Hazırlamış olduğunuz raporda 'Cumhuriyet 100+' ifadesi yer alıyor. Bunu biraz anlatır mısınız? 'Cumhuriyet 100+' ile anlatmak istediğiniz nedir?

Türkiye’nin eğitim alanında bir milada ihtiyacı olduğunu düşünüyoruz. Cumhuriyetin 100. yılı olan 2023, pek çok partinin ve adayın söylemine yansıyor. 2023’e yalnızca 4,5 yıl kaldı. Eğitimde yapılan yatırımların karşılığını almak için en az 10 yıllık ve yüzü ileriye dönük bir stratejiye ihtiyacımız olduğunu düşünüyoruz. Biz buna “Cumhuriyet 100+” hayali diyoruz. Bu hayalin gerçekleşmesi, Türkiye’de her çocuğun nitelikli eğitime erişmesi ve uluslararası değerlendirmelerde hem akademik başarı hem de çocukların mutluluğu bakımından ortaya çıkan olumsuz sonuçların olumluya dönmesi demek. Hayalin gerçeğe dönüşmesinin ilk adımı bizce Türkiye Ulusal Eğitim Stratejisi 2020-2030’un geliştirilmesi. Bu strateji, katılımcı ve siyasi uzlaşıya dayanan bir biçimde hazırlanmalı, zaman içerisinde göreve gelen farklı siyasi partiler tarafından değiştirilmeden uygulanmalı.
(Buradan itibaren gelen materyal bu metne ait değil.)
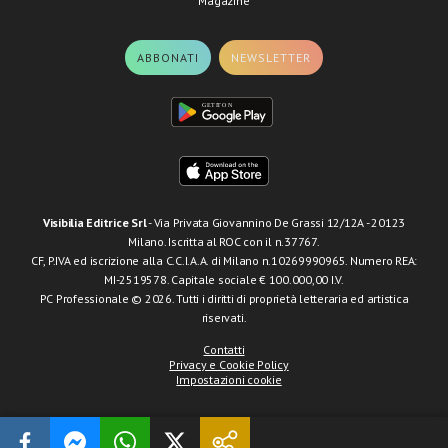
Magazine
ABBONATI
NEWSLETTER
Visibilia Editrice Srl
- Via Privata Giovannino De Grassi 12/12A - 20123
Milano. Iscritta al ROC con il n.37767.
CF, P.IVA ed iscrizione alla C.C.I.A.A. di Milano n.10269990965. Numero REA:
MI-2519578. Capitale sociale € 100.000,00 I.V.
PC Professionale © 2026. Tutti i diritti di proprietà letteraria ed artistica
riservati.
Contatti
Privacy e Cookie Policy
Impostazioni cookie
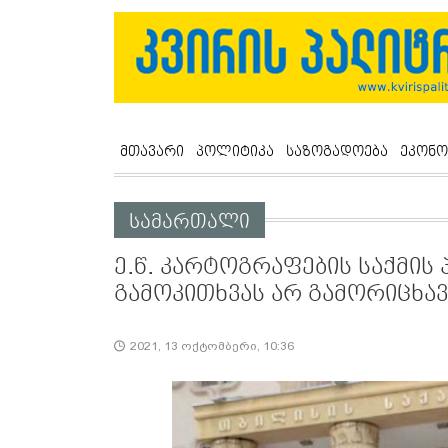
მთავარი
პოლიტიკა
საზოგადოება
ეკონო
სამართალი
ე.წ. კარტოგრაფების საქმის
გამოკითხვას არ გამორიცხავ
2021, 13 ოქტომბერი, 10:36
Eğitim Reformu Girişimi Politika Analisti Yeliz Düşkün...

'PARTİ AYRIMI OLMAKSIZIN UZLAŞABİLECEK KONULAR'

Raporda yer alan başka bir ifade ise 'eğitim siyasi kutuplaşmadan olumsuz etkileniyor' Bu siyasi kutuplaşmada en çok etkilenen dezavantajlı kesimler olarak kimleri görüyorsunuz?
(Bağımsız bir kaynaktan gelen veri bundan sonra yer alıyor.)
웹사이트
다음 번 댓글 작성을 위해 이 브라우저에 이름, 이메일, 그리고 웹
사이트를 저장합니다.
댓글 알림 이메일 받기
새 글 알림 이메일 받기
Geçtiğimiz yıl eğitimin önemli bir parçası olan öğretim programları güncellendi. O süreçte kamuoyunun gündemine en fazla gelen konular cihat ve evrim teorisi gibi konulardı. Bu konularla ilgili tartışmalar elbette önemliydi ancak öğretim programlarının diğer boyutları, eğitim sistemimizdeki öğrenme uçurumu, 15 yaşındaki çocukların fen, matematik ve okuma alanlarında temel becerilerden yoksun oluşu yeterince gündeme gelmedi. Oysa Uluslararası Öğrenci Değerlendirme Programı (PISA) verilerine göre, Türkiye’de 15 yaşındaki çocukların %51’i matematikte, %45’i fende, %40’ı okumada temel becerilerden yoksun. Bu oranlar OECD ortalamasının iki katı. Eğitimin siyasi referanslarla tartışılması, eğitimin pek çok önemli konusunu gözden kaçırmamıza yol açabiliyor. Bu durum en fazla çocukları ve aileleri olumsuz etkiliyor. Bizim eğitimdeki ihtiyaçları çocukların gözünden araştırdığımız çalışmalarımız ile kamuoyunda tartışılanlar da farklılaşıyor. Örneğin Türkiye’de pek çok çocuğun deneyimlediği en önemli sorunlar tuvaletlerin kirli olması ve beslenme olanaklarının yetersizliği. Bu konular ne yazık ki manşet olacak çekiciliğe sahip değil ancak önemi hakkında siyasi parti ayrımı olmaksızın uzlaşılabilecek ve çözüm üretilebilecek konular.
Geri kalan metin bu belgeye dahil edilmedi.